Il a également vu l'ancien président de l'instance dirigeante de l'athlétisme IAAF, qui a démissionné mardi de son poste de chef d'une fondation sportive caritative, accusé de corruption.

Avec les craintes grandissantes, le scandale de l'athlétisme russe pourrait s'étendre à d'autres pays, l'IAAF envisage maintenant de suspendre la Russie et les appels se multiplient pour qu'elle soit interdite des Jeux Olympiques de l'année prochaine.

'Époque de James Bond'

Le président de l'IAAF, Sebastian Coe, a donné à la fédération russe d'athlétisme (ARAF) "jusqu'à la fin de la semaine" pour réagir ou risquer une éventuelle suspension, le Conseil de l'IAAF devant se réunir vendredi à Monaco.

La Russie, qui a terminé quatrième du tableau des médailles aux Jeux olympiques de Londres 2012, a rejeté les accusations comme "sans fondement" et a promis une réponse rapide pour éviter la suspension des matchs de l'année prochaine.

L'enquête, dirigée par l'ancien chef de l'AMA et avocat canadien Dick Pound, a déclaré que Rodchenkov était "au cœur de la dissimulation du test de dépistage positif" et allègue "qu'il a non seulement accepté, mais a également demandé de l'argent pour exécuter la dissimulation (de ) résultats de tests positifs ".

En décembre 2014, il a personnellement ordonné la destruction de 1417 échantillons juste avant qu'une équipe de l'AMA ne vérifie son laboratoire, selon le rapport.

Il a également appelé à l'interdiction à vie de cinq athlètes russes – dont la gagnante olympique du 800 m Mariya Savinova -, suggérant que la présence d'athlètes dopés avait «saboté» les Jeux de 2012 à Londres.
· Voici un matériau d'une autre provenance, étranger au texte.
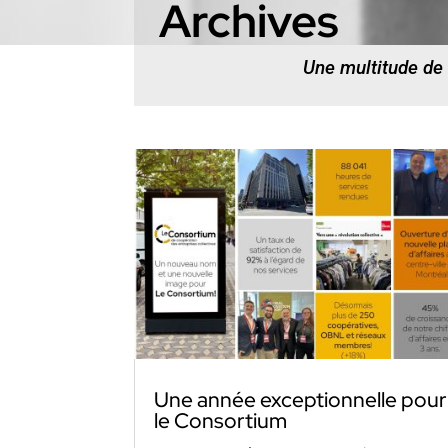
Archives
Une multitude de
Une année exceptionnelle pour
le Consortium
L'AMA a suspendu le laboratoire au cœur du programme, mais le chef de l'agence antidopage russe Nikita Kamayev a rejeté la suspension comme étant un "non-sens absolu".

Kamayev a insisté sur le fait que son agence travaillait "en totale conformité" avec les directives de l'AMA et enverrait sa réponse aux accusations avant le 18 novembre.

"Certaines personnes sont coincées à l'époque de James Bond", a déclaré Kamayev lors d'une conférence de presse.

Mais pour montrer à quel point les accusations ont ébranlé les plus hauts échelons du sport russe, Mutko a rencontré mardi les présidents de l'AMA et de l'IAAF, ainsi que les dirigeants des organisations russes qui avaient été critiquées.

"Je ne vois pas d'obstacles insurmontables pour faire face à la situation", a déclaré Mutko.

'Dopage orchestré'

L'AMA a déclaré que le scandale de l'athlétisme n'était en aucun cas limité à la Russie, ni à l'athlétisme.

"La Russie n'est pas le seul pays, ni l'athlétisme le seul sport, confronté au problème du dopage orchestré dans le sport", prévient le rapport, déclenché par le documentaire de la chaîne allemande ARD en décembre dernier.

Pound a ajouté: "Il semble assez clair à la fois du programme ARD et des développements ultérieurs que le Kenya a un réel problème."

Le documentaire d'ARD a affirmé qu'un tiers des 146 médailles mondiales et olympiques attribuées entre 2001 et les Jeux olympiques de Londres de 2012, mettant en vedette 18 Kenyans, étaient entachés de soupçons de dopage.

Le Comité international olympique (CIO), cependant, a déclaré qu'il ne pensait pas qu'il y avait un problème avec les résultats de médicaments des Jeux olympiques d'hiver de 2014 à Sotchi, réalisés dans un laboratoire accrédité par l'AMA.

Il s'est néanmoins engagé à tester de nouveau les échantillons "en cas de doute substantiel".

Le rapport de Pound n'a pas abordé les allégations selon lesquelles des responsables de l'IAAF auraient reçu des pots-de-vin pour dissimuler des tests positifs pour des athlètes, y compris des gagnants potentiels de médailles lors des Jeux Olympiques précédents.

Promu

L'ancien président de l'IAAF, Lamine Diack, que le CIO a provisoirement suspendu mardi en tant que membre honoraire, faisait partie des trois responsables accusés la semaine dernière de corruption.

Le même jour, il a également démissionné de son poste de président d'une fondation caritative créée par l'IAAF.